### [Collected data]
━━━━

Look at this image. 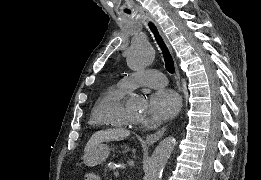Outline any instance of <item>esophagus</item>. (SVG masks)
<instances>
[{
	"instance_id": "obj_1",
	"label": "esophagus",
	"mask_w": 261,
	"mask_h": 180,
	"mask_svg": "<svg viewBox=\"0 0 261 180\" xmlns=\"http://www.w3.org/2000/svg\"><path fill=\"white\" fill-rule=\"evenodd\" d=\"M140 11L144 14V15H147L153 22H155V19L153 17V15H151L148 10H145L144 8H140ZM156 23V22H155ZM160 30V29H159ZM161 31V30H160ZM162 33V32H161ZM163 35V34H162ZM164 37V35H163ZM165 39V37H164ZM170 48V47H169ZM170 51L172 52L171 48H170ZM174 67H175V71H176V74L177 76L179 77V70H178V65L176 63V61L174 60ZM166 131V128H162L161 130H158L157 132L155 133H152L151 135H147L146 136V142L147 143H155L157 142L162 136L163 134L165 133Z\"/></svg>"
}]
</instances>
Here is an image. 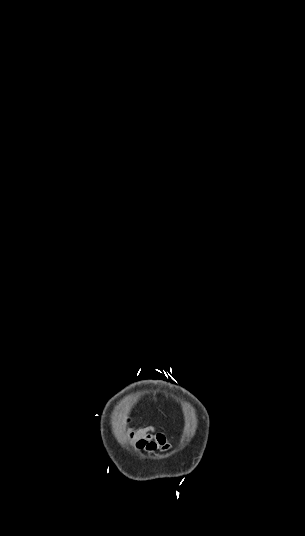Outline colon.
I'll use <instances>...</instances> for the list:
<instances>
[{
  "label": "colon",
  "instance_id": "1",
  "mask_svg": "<svg viewBox=\"0 0 305 536\" xmlns=\"http://www.w3.org/2000/svg\"><path fill=\"white\" fill-rule=\"evenodd\" d=\"M124 423H125L126 425H130V424L132 423V420H131L130 418H126V419L124 420Z\"/></svg>",
  "mask_w": 305,
  "mask_h": 536
}]
</instances>
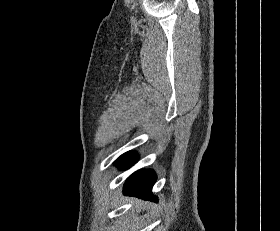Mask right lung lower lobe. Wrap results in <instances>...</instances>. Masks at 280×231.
<instances>
[{"label":"right lung lower lobe","mask_w":280,"mask_h":231,"mask_svg":"<svg viewBox=\"0 0 280 231\" xmlns=\"http://www.w3.org/2000/svg\"><path fill=\"white\" fill-rule=\"evenodd\" d=\"M137 160V154L129 151L120 156L114 164L120 169L125 170L131 167ZM155 179L156 175L152 170L136 171L126 180L124 194L157 202L156 197L151 193Z\"/></svg>","instance_id":"98d812e1"}]
</instances>
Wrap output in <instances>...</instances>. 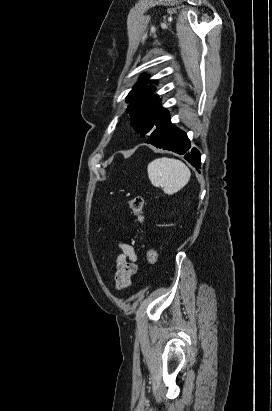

━━━━

### [AIM OF THE EXERCISE]
From the line with "Mask right lung" to the last line above, restate each line word for word, but skip the pictures.

### [ANSWER BOX]
Mask right lung lower lobe. Wrap results in <instances>...</instances>. Masks at 280×231.
<instances>
[{"label":"right lung lower lobe","mask_w":280,"mask_h":231,"mask_svg":"<svg viewBox=\"0 0 280 231\" xmlns=\"http://www.w3.org/2000/svg\"><path fill=\"white\" fill-rule=\"evenodd\" d=\"M137 160V154L129 151L120 156L114 164L120 169L125 170L131 167ZM155 179L156 175L152 170L136 171L126 180L124 194L157 202L156 197L151 193Z\"/></svg>","instance_id":"98d812e1"}]
</instances>
Wrap output in <instances>...</instances>. 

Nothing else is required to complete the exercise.